S’il nous faut évoquer l’éthique sociale de N. Sarraute, qui, rappelons-le, passe par la référence à l’équivalence des personnes dans la commune humanité, c’est qu’en littérature, cette éthique trouve des prolongements, notamment dans l’exigence d’universalité exigée, semble-t-il, par toute littérature de valeur. L’assentiment « des ouvriers » fonctionne, chez N. Sarraute, comme une preuve de généralité de l’œuvre qui traduit une bonne disponibilité pour toutes les classes sociales. C’est la raison pour laquelle elle y revient souvent, le seul problème étant peut-être qu’il s’agit du même ouvrier :

Pour le Planétarium, il m’est arrivé une jolie histoire. Lors d’un voyage à Moscou, nous étions parmi un groupe de Français invités par les Soviétiques. Et parmi ces gens, il y avait un ouvrier français, qui avait voulu savoir avec qui il voyageait.

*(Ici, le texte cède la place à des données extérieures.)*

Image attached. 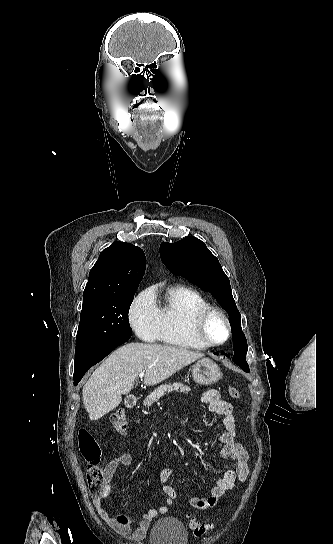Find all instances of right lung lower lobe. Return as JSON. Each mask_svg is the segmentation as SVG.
I'll use <instances>...</instances> for the list:
<instances>
[{"instance_id":"obj_1","label":"right lung lower lobe","mask_w":333,"mask_h":544,"mask_svg":"<svg viewBox=\"0 0 333 544\" xmlns=\"http://www.w3.org/2000/svg\"><path fill=\"white\" fill-rule=\"evenodd\" d=\"M131 336H121L109 344L102 347L100 350L95 352L89 358L84 360L82 363L75 366L74 369V385H77L78 382L82 379L85 372L96 363L100 362L104 357H106L110 352H112L116 347L125 343L130 339Z\"/></svg>"}]
</instances>
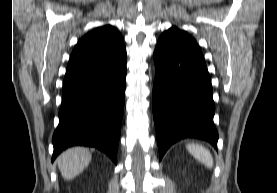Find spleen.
Here are the masks:
<instances>
[{"label":"spleen","mask_w":277,"mask_h":193,"mask_svg":"<svg viewBox=\"0 0 277 193\" xmlns=\"http://www.w3.org/2000/svg\"><path fill=\"white\" fill-rule=\"evenodd\" d=\"M188 152L199 162L207 166L208 168H212L214 165L213 157L208 149L199 145V144H188L186 146Z\"/></svg>","instance_id":"obj_1"}]
</instances>
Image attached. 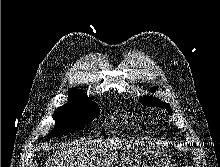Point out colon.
<instances>
[{"mask_svg": "<svg viewBox=\"0 0 220 167\" xmlns=\"http://www.w3.org/2000/svg\"><path fill=\"white\" fill-rule=\"evenodd\" d=\"M170 167H179L178 165H171Z\"/></svg>", "mask_w": 220, "mask_h": 167, "instance_id": "5ec220e1", "label": "colon"}]
</instances>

Il avait donc lu un de mes livres, Le Planétarium. Il m’a dit une chose qui m’a fait un plaisir extrême : « Ce que le livre a pu me rappeler les histoires de ma mère et de mon père ! » [...] Ce que j’écrivais correspondait à ce qu’il sentait lui-même. La tante Berthe lui faisait penser à sa mère qui tenait une épicerie de village. Le fait que lui, un ouvrier, se sente chez lui dans un livre dont on avait souligné les préoccupations bourgeoises prouvait que ce livre-là avait un caractère général[1183].

C’est dans la mesure où la généralité du discours littéraire est grande qu’elle peut surmonter les particularités sociales des lecteurs. N. Sarraute s’adresse à tous. Cet ouvrier est un exemple sur mesure.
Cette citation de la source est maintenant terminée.